The first known person to recommend supplemental oxygen therapeutically was Thomas Beddoes, who inhaled oxygen every day.  He performed various studies using the gas, applying it to various patients, including those inflicted with tuberculosis and asthma.  He showed oxygen could be useful as a marketable drug to treat diseases.

Yet, like most new discoveries in medicine, oxygen therapy for diseases did not catch on right away, wrote Brainbridge in a 1908 article in the New York State Journal of Medicine.  While it was used from time to time, he said:
"Here, as elsewhere, however, the efforts were desultory and ephemeral, and the quarter-century following the discovery of oxygen found its position as a therapeutic agent still anomalous." (1, page 282)
Brainbridge explained that it wasn't until 1818 that "the true value of oxygen came to be recognized."  It's increase in use was due to the appearance of the monograph, or detailed paper or study on one subject, according to dictionary.com.  (1, page 282)

Yet it wasn't used as a medical gas until 1832 due to an episode of cholera in Europe.  Then it's use faded and it wasn't until another quarter century that it received attention again. (1, page 282)

He said there was a renaissance of oxygen usage in 1857 due to the works and writings of S.B. Birch of London.  Between 1860 and 1870 Ernst Victor von Leyden (the same guy who discovered crystals in sputum) experimented with oxygen.  Yet he didn't get significant results and abandoned his research. (1, page 282)

Soon thereafter many prominent physicians began to recommend it, including Rene Laennec, the famed physician who invented the stethoscope.

According to an 1882 article in Arthur Home Magazine, Dr. Armand Trousseau (1801-1867), of Paris, in his work on Therapeutics, gives the names of nine physicians who recommend the use of oxygen to treat asthma. (3)

The writers quote Trousseau:
"The attack of Asthma is an affection very suitable for the use of oxygen. What more rational than to offer a purer and more vivifying air to the unhappy patient who inspires so little oxygen and becomes asphyxiated? At the very best Beddoes used it with the greatest success; then Marching; Poulie of Montpelier, in 1782; Stoll in 1774; Chaptel, and at last Thornton, partner of Beddoes, who gave it to a great many patients, and declared that the asthmatics were extremely relieved in the immense majority of cases."
Trousseau likewise adds,
"The experience we have had of oxygen in Asthma is very encouraging, and there are few remedies which give hope of such a speedy relief, except the bath of compressed air."
Emphasis was added by the original author.

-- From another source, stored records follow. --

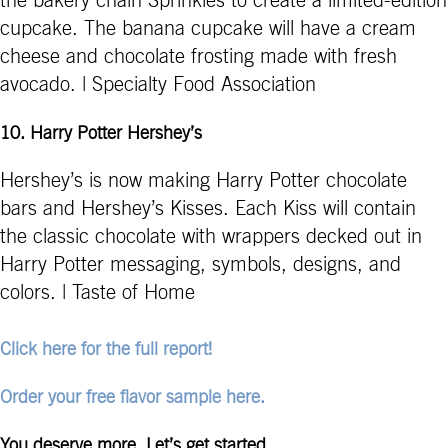
the bakery chain Sprinkles to create a limited-edition
cupcake. The banana cupcake will have a cream
cheese and chocolate frosting made with fresh
avocado. | Specialty Food Association
10.
Harry Potter Hershey’s
Hershey’s is now making Harry Potter chocolate
bars and Hershey’s Kisses. Each Kiss will contain
the classic chocolate with wrappers decked out in
Harry Potter messaging, symbols, designs, and
colors. | Taste of Home
Click here for the full report!
Order your free flavor sample here.
You deserve more. Let’s get started.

By 2012 we know that oxygen is not necessary in mild or moderate cases of asthma, yet as the acute exacerbation turns into status asthmaticus, and mucus plugs start to block off parts of the lungs, the intake of oxygen may become inhibited and supplemental oxygen helpful.

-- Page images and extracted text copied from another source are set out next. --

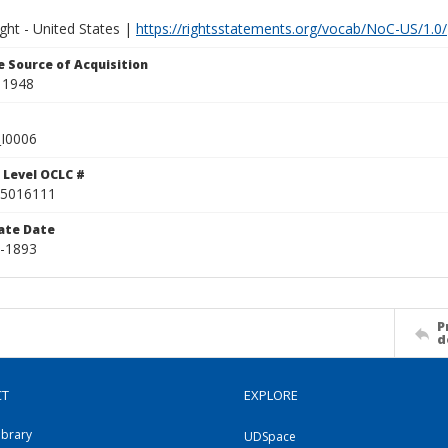
ght - United States |
https://rightsstatements.org/vocab/NoC-US/1.0/
 Source of Acquisition
 1948
I0006
 Level OCLC #
5016111
ate Date
4-1893
P
d
CT
EXPLORE
ibrary
UDSpace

While oxygen won't cure the asthma episode, it will treat the symptom of hypoxia until other remedies resolve the exacerbation.  The same is true for oxygen use for other disorders, such as and chronic bronchitis, pneumonia and heart failure.

Although, in all due fairness, Trousseau, as with other physicians of his era, might easily have confused these diseases with asthma, which was still a rubric term for dyspnea caused by anything except for diagnosed tuberculosis or pneumonia.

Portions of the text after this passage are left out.